東パミールの峰々は内陸部に位置し、多くの山脈がインド洋からの湿った気流を遮断しているため、気候は非常に乾燥しています。標高7,500メートル地点での平均気温はマイナス20℃以下で、夏でも降雪があります。ここは乾燥した気候で、年間を通じて気温はマイナス25度からマイナス30度の間を保っています。そのため、登山活動は通常6月から8月に計画されます。

アクセス方法

ムスタグアタの麓を通るハイウェイがあり、カシュガルからクンジェラブ峠へ向かう途中でムスタグアタ峰の傍らを通ります。ハイウェイから登山ベースキャンプまでは約200キロメートルの距離があるため、観光客はチャーター車を利用する必要があります。

 

ここの気候はコングールタグに似ています。インド洋と太平洋からの気流が山々に遮られて進入できないため、気候は非常に乾燥しており、降水は主に高層気流、極偏西風気流、および寒湿気流の相互作用によってもたらされます。標高7,500メートル地点での平均気温はマイナス20度、最低気温はマイナス30度に達することがあり、最大風力は9~11級、通常の風力は7級程度です。

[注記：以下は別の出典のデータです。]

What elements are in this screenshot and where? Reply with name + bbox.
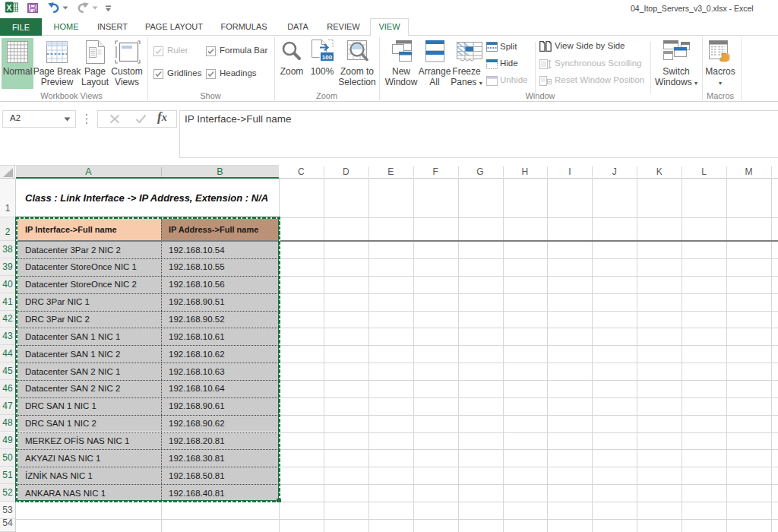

天候が頻繁に変わることはこの地域の特徴で、夏でも山では降雪があり、気温はマイナス20度まで急降下することがあります。

周辺観光スポット

カラクリ湖(喀拉庫里湖)
標高約3,600メートルの高原湖であるカラクリ湖は、パミール高原に散りばめられた輝く真珠のようであり、ムスタグアタなどの雪山に囲まれています。「ムスタグアタの守護神、パミールの青い瞳」とも称されています。その独特の自然景観で無数の観光客を魅了するだけでなく、深遠な歴史と文化的遺産も併せ持っています。

 

カラクリ湖の西側には公格爾山と公格爾九別峰が、東側にはムスタグアタがそびえ立っています。これらの雪峰は西崑崙山脈(カラコルム山脈)に位置し、東パミールの三大名峰と呼ばれ、その標高はいずれも7,500メートルを超えます。ムスタグアタは標高約7,509メートルで、ウイグル語で「氷山」を意味します。山頂は一年中雪に覆われ、非常に神秘的で「氷河の父」とも称されます。